With today’s emphasis on virtualization, cloud computing, distributed applications and logical storage, the old model just doesn’t make sense anymore. Services are simply too spread out for any single monitor to make sense. Now, it’s all about conceptualizing sets of unit monitors to create service monitors.
So who cares if a single node goes down in a load-balanced cluster? The customer experience isn’t affected. What’s the big deal if a couple of disks go bad in the storage area network? There are dozens more in the SAN to keep the lights on. An organization should monitor the service, rather than the server, to eliminate false positives and prevent distrust in the monitoring solution. Each service can be thought of as a hierarchy of objects with dozens or hundreds of relationships throughout. For example, organizations typically provide a web interface to access internal email (an extremely simple concept), yet when broken into its logical pieces, it soon becomes anything but simple.
The service depends on reliable network connectivity, which moves requests from client desktops to the data center. Once there, requests hit a load-balancing appliance, which then divvies up the connections to a group of front-end servers that run on storage provided by a SAN with dozens of physical disks. The chain goes on and on.
Each of those objects plays a crucial role in providing the service to the customer. It’s critical to properly define each object and establish clear relationships and dependencies between each piece to obtain a holistic view of what it truly means for a service to be “up” or “down.”
The terms up and down are relative. For example, it is generally agreed that when a server is up, it can be pinged by another host. An IT admin may receive a complaint from a customer proclaiming a server is down. The admin pings the server, receives a response and calls the user back to let them know they are wrong. Essentially, this is a communication breakdown.
If we could sync the user’s and admin’s definitions of up, issues could be resolved sooner.

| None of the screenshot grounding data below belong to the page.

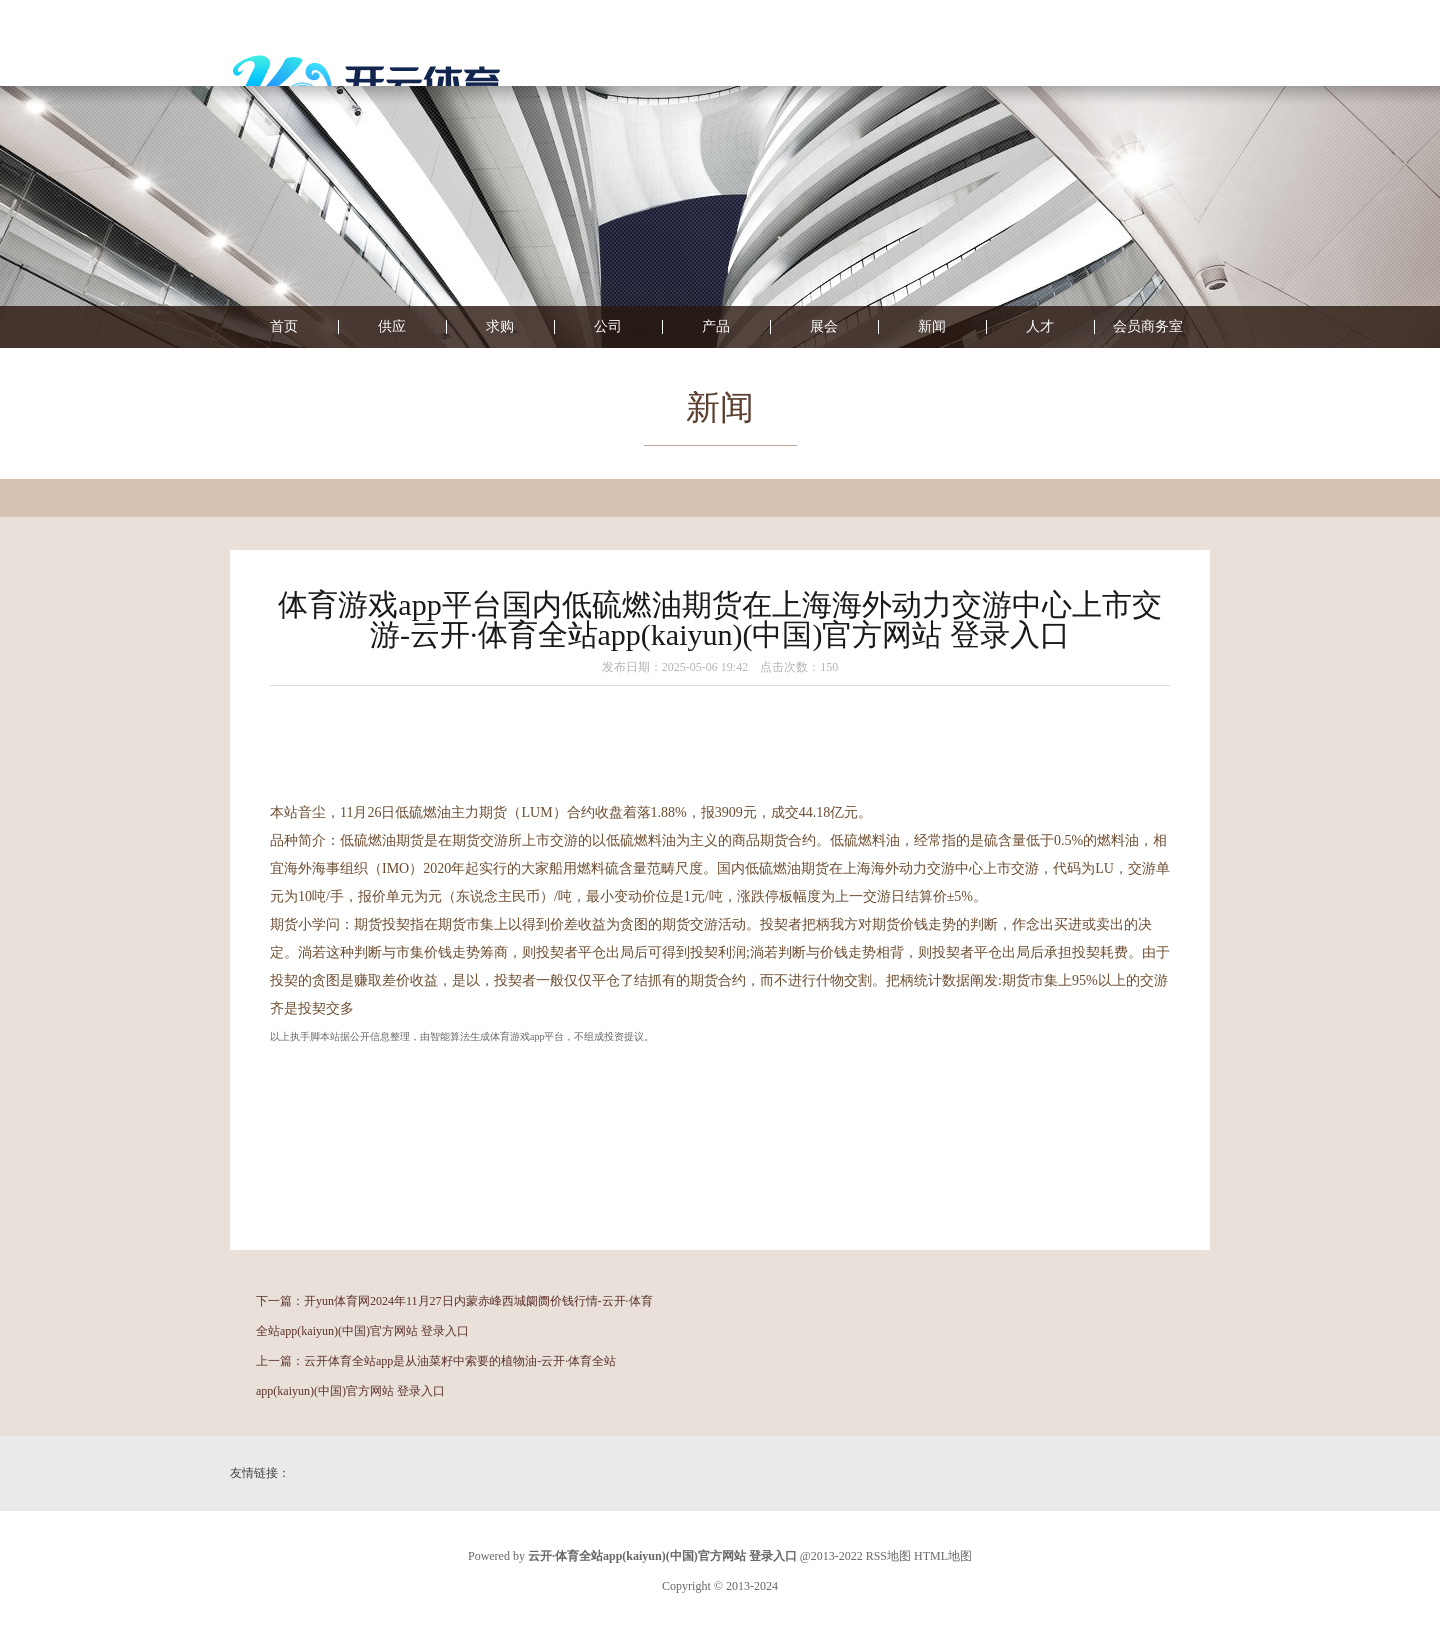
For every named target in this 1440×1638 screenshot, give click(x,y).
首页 (284, 327)
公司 (608, 327)
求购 (500, 327)
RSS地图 (888, 1556)
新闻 (932, 327)
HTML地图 (943, 1556)
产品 (716, 327)
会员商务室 (1148, 327)
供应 (392, 327)
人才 (1040, 327)
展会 (824, 327)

That is where service monitoring comes into play. In this scenario, a user calls IT to report a server is down, and the admin asks what application the user was trying to access. The admin then checks that service — not a server — to see if a problem exists.

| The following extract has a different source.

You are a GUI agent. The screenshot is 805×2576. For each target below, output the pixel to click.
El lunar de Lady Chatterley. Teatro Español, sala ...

So how do we get to this point? According to terms used by the Microsoft System Center Operations Manager system, the answer involves creating numerous unit monitors and stitching them together with aggregate and dependency monitors.
A unit monitor can ping a server’s IP address, check whether a particular service is running or ensure that the level of disk resource utilization doesn’t climb too high. Once all unit monitors are defined, dependencies can be established between them. For example, if a firewall that sits in front of a server goes down, there’s no need to monitor the server.

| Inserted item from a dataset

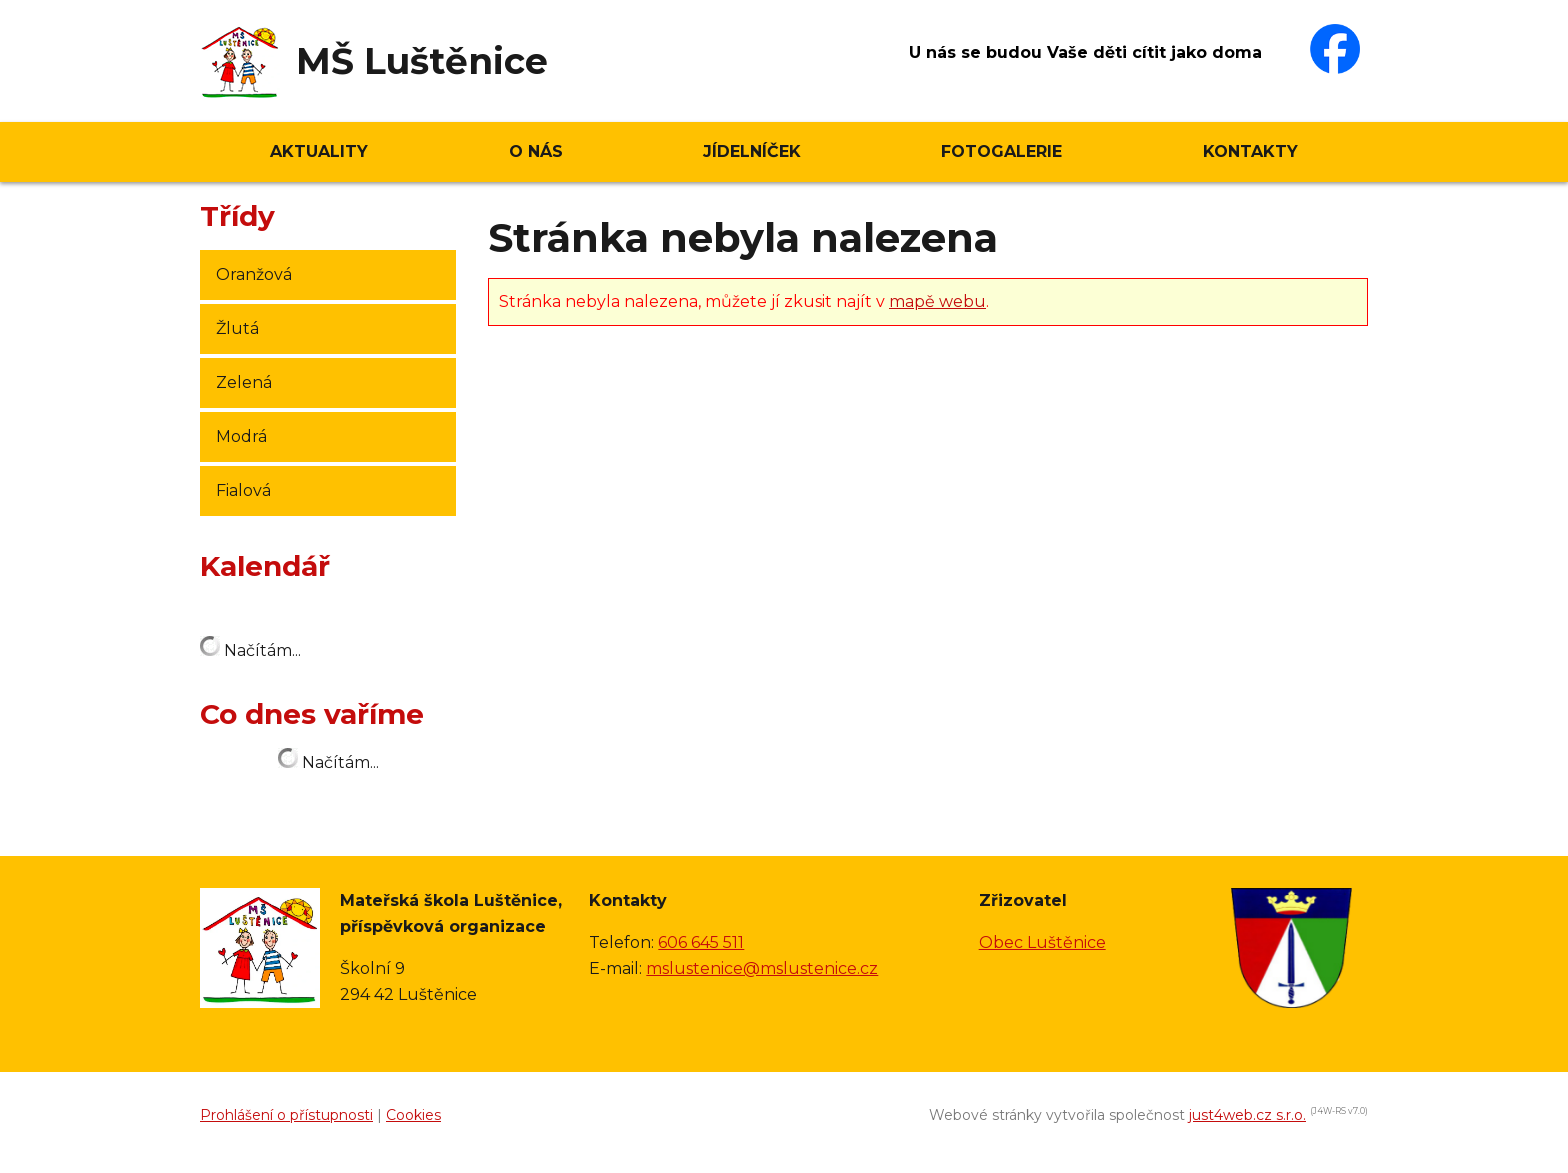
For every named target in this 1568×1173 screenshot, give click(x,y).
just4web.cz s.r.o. (1247, 1115)
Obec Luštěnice (1042, 942)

Aggregate monitors are created by grouping various unit monitors together. This is the essence of true service monitoring. Aggregate monitors bring a new level of intelligence that traditional monitoring can’t offer, creating a smart monitor that alerts, not on every little blip, but only in situations that matter.
An aggregate monitor might group ping, CPU utilization, disk utilization, memory utilization and network utilization monitors for 10 servers inside a Citrix farm. One or more unit monitors may go off, but they send their distress to an aggregate monitor, rather than sending out alerts. The aggregate monitor then makes the decision about whether to alert.
When implementing an enterprise monitoring solution, remember that data centers are complicated. Don’t oversimplify the task of monitoring. Doing so inevitably leads to an abundance of unnecessary alerts, which eventually lead to distrust. When monitoring can’t be trusted, it becomes just another daily nuisance.